To Vaccinate or Not to Vaccinate

Now that flu season is upon us, the question continually arises, “Should I get the flu shot if I am pregnant or planning on becoming pregnant?”  The answer is “YES!” with very few exceptions.  According to the CDC,

“…No evidence exists of risk from vaccinating pregnant women with inactivated virus or bacterial vaccines or toxoids. Live vaccines pose a theoretical risk to the fetus. Benefits of vaccinating pregnant women usually outweigh potential risks when the likelihood of disease exposure is high, when infection would pose a risk to the mother or fetus, and when the vaccine is unlikely to cause harm.” 

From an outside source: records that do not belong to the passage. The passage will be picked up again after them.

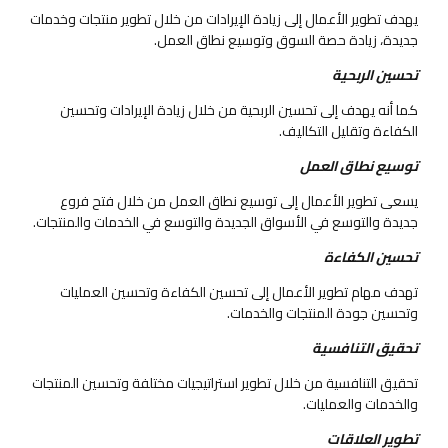
يهدف تطوير الأعمال إلى زيادة الإيرادات من خلال تطوير منتجات وخدمات
جديدة، زيادة حصة السوق وتوسيع نطاق العمل.
تحسين الربحية
كما أنه يهدف إلى تحسين الربحية من خلال زيادة الإيرادات وتحسين
الكفاءة وتقليل التكاليف.
توسيع نطاق العمل
يسعى تطوير الأعمال إلى توسيع نطاق العمل من خلال فتح فروع
جديدة والتوسع في الأسواق الجديدة والتوسع في الخدمات والمنتجات.
تحسين الكفاءة
تهدف مهام تطوير الأعمال إلى تحسين الكفاءة وتحسين العمليات
وتحسين جودة المنتجات والخدمات.
تحقيق التنافسية
تحقيق التنافسية من خلال تطوير استراتيجيات مختلفة وتحسين المنتجات
والخدمات والعمليات.
تطوير العلاقات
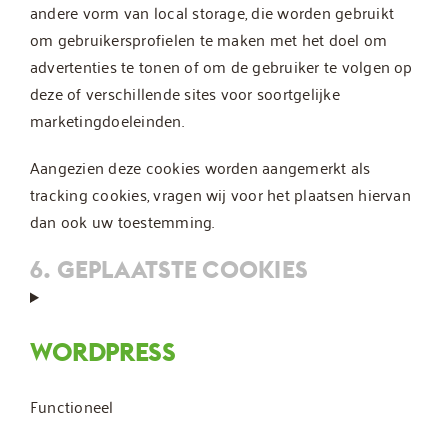
andere vorm van local storage, die worden gebruikt
om gebruikersprofielen te maken met het doel om
advertenties te tonen of om de gebruiker te volgen op
deze of verschillende sites voor soortgelijke
marketingdoeleinden.
Aangezien deze cookies worden aangemerkt als
tracking cookies, vragen wij voor het plaatsen hiervan
dan ook uw toestemming.
6. GEPLAATSTE COOKIES
WORDPRESS
Functioneel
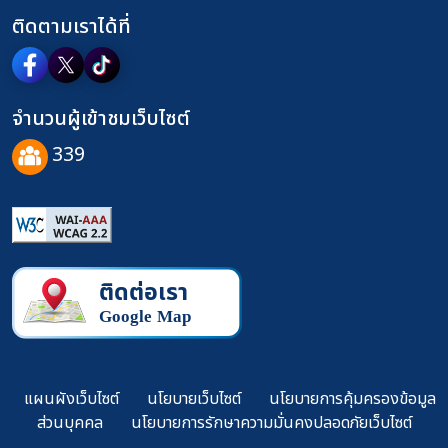
ติดตามเราได้ที่
จำนวนผู้เข้าชมเว็บไซต์
339
แผนผังเว็บไซต์
นโยบายเว็บไซต์
นโยบายการคุ้มครองข้อมูล
ส่วนบุคคล
นโยบายการรักษาความมั่นคงปลอดภัยเว็บไซต์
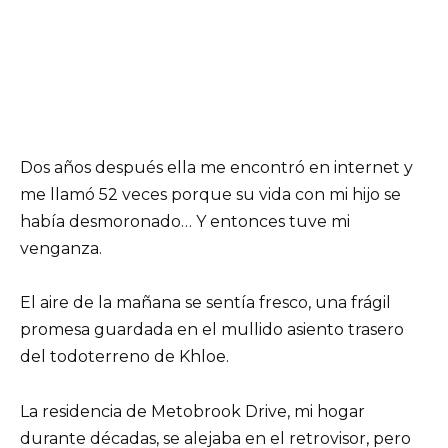
Dos años después ella me encontró en internet y
me llamó 52 veces porque su vida con mi hijo se
había desmoronado… Y entonces tuve mi
venganza.
El aire de la mañana se sentía fresco, una frágil
promesa guardada en el mullido asiento trasero
del todoterreno de Khloe.
La residencia de Metobrook Drive, mi hogar
durante décadas, se alejaba en el retrovisor, pero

Therefore, women who are planning to become pregnant or are all ready pregnant should receive the influenza vaccine attained from inactivated virus, but not the live attenuated virus which is generally delivered via an inhaled aerosol.  The most common vaccine which should NOT be administered during pregnancy or in the 4 weeks preceding pregnancy is the MMR (mumps, measles, and rubella) because it is derived from live virus.

The next question, especially in Austin, is what medicines are safe to take for allergies since now is the time for ragweed, pigweed, milkweed, and soon cedar.  Medications which relieve symptoms such as antihistamines (Benadryl, Claritin), decongestants (Sudafed), and fever reducers and analgesics (Tylenol) are all generally considered to be safe.  If you take any other prescription medicines for allergies, please be sure to ask your physician if they are safe during pregnancy.  Otherwise, grab the Kleenex and eye drops, head outside, and enjoy the fabulous October weather!